Ao longo da roda de conversa, os encaminhamentos foram se desenhando em três frentes principais: disputar espaços de decisão para além do circuito ambiental, pressionar por contratos e editais que incluam recursos para estruturação das redes e avançar na construção coletiva de princípios, selos e mecanismos de certificação da restauração inclusiva.
Presidente da RSC, Anabele Gomes frisou que a ideia é que as redes de base comunitária se tornem protagonistas na restauração dos ecossistemas. “Quando falamos sobre restauração de base comunitária, temos que pensar em como estruturar isso. Se você diz que trabalha com base comunitária, tem que atender a determinados critérios”, defendeu.
A presidente lembrou que a RSC já discute a criação de um selo e de diretrizes específicas para orientar projetos e financiadores. “A gente vem pensando em ter um selo que garanta que aquela restauração é, de fato, de base comunitária. Fizemos uma reunião que vai ajudar a consolidar um guia da restauração, com princípios da restauração inclusiva. Nem todo mundo vai cumprir tudo, mas, se cumpre uma parte, já tem uma sinalização e, se cumpre tudo, terá o selo completo. A ideia é que essas referências sociais e educadoras venham da RSC”, explicou Anabele Gomes.

A RSC levou para o centro da discussão a experiência de quem sustenta, no território, a restauração de base comunitária
Desafios
Coletora Fabrícia Santarém, da Rede de Coletores Geraizeiros/COOCREARP, sintetizou o papel da restauração de base comunitária na reconstrução dos vínculos com o território, especialmente em regiões marcadas pela monocultura do eucalipto. “A gente acredita, e é prova disso, que quando a comunidade faz parte de todo o processo da restauração, a chance de sucesso é muito maior”, afirmou a coletora ao ressaltar a relação das comunidades com a conservação dos biomas. “As pessoas passam a olhar para aquela área com mais cuidado, com mais carinho, e isso traz de volta o sentimento de pertencimento.

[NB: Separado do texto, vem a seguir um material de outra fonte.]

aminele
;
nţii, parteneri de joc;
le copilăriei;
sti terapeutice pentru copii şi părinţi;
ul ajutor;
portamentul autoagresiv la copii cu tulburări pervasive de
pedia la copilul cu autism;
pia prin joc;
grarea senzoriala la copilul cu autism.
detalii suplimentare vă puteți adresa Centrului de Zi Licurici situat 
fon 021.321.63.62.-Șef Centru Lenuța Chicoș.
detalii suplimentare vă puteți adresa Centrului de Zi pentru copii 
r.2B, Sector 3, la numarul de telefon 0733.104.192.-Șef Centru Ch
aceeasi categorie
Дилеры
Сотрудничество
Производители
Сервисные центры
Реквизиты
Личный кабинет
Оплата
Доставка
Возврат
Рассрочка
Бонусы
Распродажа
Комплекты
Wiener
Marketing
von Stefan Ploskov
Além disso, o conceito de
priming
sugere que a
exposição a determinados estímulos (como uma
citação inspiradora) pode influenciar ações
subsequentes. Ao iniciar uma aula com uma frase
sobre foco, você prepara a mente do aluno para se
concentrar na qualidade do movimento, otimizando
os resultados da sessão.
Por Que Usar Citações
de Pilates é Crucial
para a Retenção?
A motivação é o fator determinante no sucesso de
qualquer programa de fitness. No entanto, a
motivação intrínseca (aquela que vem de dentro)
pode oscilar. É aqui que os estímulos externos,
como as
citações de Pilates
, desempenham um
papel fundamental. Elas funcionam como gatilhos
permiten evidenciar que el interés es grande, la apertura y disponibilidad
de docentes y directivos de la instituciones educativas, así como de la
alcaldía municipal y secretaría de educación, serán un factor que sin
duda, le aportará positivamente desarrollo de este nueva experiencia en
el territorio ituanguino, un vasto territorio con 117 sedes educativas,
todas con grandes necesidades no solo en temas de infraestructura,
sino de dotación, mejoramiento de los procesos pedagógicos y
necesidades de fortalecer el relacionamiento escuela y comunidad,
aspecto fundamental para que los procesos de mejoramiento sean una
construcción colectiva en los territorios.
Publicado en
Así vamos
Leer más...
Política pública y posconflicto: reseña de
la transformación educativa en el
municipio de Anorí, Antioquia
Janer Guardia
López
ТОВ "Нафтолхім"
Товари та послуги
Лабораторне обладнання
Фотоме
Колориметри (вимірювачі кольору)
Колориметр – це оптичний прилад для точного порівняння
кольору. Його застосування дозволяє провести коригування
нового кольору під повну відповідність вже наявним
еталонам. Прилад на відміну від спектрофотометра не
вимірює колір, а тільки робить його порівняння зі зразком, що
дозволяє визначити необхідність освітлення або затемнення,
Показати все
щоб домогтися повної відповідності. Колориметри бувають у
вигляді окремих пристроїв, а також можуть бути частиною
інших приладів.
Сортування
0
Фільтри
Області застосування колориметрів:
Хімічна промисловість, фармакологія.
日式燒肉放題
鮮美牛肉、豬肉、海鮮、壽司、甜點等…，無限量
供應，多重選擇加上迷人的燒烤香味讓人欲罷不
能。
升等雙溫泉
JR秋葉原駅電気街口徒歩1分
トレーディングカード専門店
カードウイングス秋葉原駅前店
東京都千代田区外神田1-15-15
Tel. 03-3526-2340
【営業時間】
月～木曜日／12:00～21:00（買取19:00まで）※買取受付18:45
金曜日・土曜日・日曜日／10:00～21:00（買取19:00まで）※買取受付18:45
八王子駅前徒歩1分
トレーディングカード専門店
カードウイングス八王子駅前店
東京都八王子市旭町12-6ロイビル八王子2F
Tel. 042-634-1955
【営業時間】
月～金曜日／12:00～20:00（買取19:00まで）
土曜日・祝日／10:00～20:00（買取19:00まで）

Eu venho de um lugar onde a monocultura avançou e muitas comunidades perderam seus territórios e áreas de uso tradicional. A restauração ajuda a reconstruir essa relação com a terra”, acrescentou.

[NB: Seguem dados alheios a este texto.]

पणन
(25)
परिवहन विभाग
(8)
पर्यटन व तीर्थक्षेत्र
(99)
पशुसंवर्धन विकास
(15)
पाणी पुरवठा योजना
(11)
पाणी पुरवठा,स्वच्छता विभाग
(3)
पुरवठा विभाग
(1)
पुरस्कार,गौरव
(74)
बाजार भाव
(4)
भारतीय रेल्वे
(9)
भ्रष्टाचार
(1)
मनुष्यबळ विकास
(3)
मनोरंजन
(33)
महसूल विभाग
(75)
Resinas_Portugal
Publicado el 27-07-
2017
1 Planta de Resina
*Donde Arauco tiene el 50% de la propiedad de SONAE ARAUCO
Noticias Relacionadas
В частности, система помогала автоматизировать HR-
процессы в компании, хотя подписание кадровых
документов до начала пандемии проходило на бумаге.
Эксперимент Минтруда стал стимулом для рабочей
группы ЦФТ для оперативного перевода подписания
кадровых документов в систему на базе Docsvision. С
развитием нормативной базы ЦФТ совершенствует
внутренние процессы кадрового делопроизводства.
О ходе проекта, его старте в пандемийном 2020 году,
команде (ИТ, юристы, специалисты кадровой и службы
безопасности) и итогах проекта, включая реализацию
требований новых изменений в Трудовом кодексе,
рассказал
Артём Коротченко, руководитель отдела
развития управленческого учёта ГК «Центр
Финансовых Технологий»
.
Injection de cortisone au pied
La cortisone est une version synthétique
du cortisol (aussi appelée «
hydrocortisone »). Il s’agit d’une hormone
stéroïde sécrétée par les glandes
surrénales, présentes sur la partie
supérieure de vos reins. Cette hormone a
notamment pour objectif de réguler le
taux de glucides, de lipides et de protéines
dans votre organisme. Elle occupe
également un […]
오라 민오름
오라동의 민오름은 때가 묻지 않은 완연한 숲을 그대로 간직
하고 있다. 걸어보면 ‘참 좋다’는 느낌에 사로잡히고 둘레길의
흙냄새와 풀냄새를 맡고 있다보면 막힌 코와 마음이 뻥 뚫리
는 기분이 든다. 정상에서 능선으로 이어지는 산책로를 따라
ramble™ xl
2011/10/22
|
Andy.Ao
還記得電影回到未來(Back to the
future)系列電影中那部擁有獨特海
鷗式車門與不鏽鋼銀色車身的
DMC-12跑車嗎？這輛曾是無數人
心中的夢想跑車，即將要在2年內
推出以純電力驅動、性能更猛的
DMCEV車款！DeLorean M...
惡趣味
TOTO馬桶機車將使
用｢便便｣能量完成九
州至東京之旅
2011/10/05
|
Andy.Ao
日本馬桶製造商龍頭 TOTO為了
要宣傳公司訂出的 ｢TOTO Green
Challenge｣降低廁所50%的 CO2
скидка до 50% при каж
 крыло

Ao apresentar as dificuldades encontradas para transformar o discurso em contratos e projetos que cheguem na ponta, Fabrícia Santarém cobrou que os recursos cheguem, de fato, às comunidades que atuam na restauração. “Eu fico pensando como a gente pode se juntar para destravar isso. Acho que este é o momento ideal para unir forças. Não podemos passar mais cinco, dez anos na mesma história, porque quero ver as coisas acontecerem. Tudo anda, mas muito devagar. Precisamos sair da incerteza e ter segurança de que vamos conseguir escoar nosso produto, nossa restauração, que começa na semente”, completou.

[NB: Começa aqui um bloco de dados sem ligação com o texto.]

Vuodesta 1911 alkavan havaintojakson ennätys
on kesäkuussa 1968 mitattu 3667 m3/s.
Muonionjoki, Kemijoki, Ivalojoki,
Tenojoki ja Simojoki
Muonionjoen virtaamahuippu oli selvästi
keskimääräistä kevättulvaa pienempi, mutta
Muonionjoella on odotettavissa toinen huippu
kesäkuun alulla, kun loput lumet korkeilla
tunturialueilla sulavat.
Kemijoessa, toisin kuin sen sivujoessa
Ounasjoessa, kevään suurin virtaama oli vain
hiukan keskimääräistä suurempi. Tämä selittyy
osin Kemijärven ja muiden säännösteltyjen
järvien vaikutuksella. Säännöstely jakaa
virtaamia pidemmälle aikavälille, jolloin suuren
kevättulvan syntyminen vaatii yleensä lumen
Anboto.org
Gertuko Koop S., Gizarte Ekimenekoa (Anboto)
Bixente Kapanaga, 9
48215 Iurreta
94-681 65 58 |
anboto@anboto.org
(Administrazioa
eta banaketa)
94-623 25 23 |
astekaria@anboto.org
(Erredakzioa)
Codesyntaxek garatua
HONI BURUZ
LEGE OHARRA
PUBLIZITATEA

Outro ponto mencionado durante o debate foi a capacidade das redes e grupos de coletores atenderem às demandas de mercado. Coordenadora do Núcleo de Restauração da RSC, Maria Eduarda Camargo chamou a atenção para a estruturação das redes. Segundo ela, muitas vezes o desafio não está apenas em ampliar a produção, mas em garantir a estruturação necessária. “Quando falamos de sementes comunitárias, não é só o preço de produção. É o custo de estruturar a organização, a estrutura física, financeira, a governança. São várias camadas que vão muito além do custo de produção em si, e isso precisa estar previsto nos projetos. Normalmente, não temos abertura para isso”, afirmou a coordenadora ao reforçar que as redes têm condições de atender à demanda o que falta é estruturá-las melhor.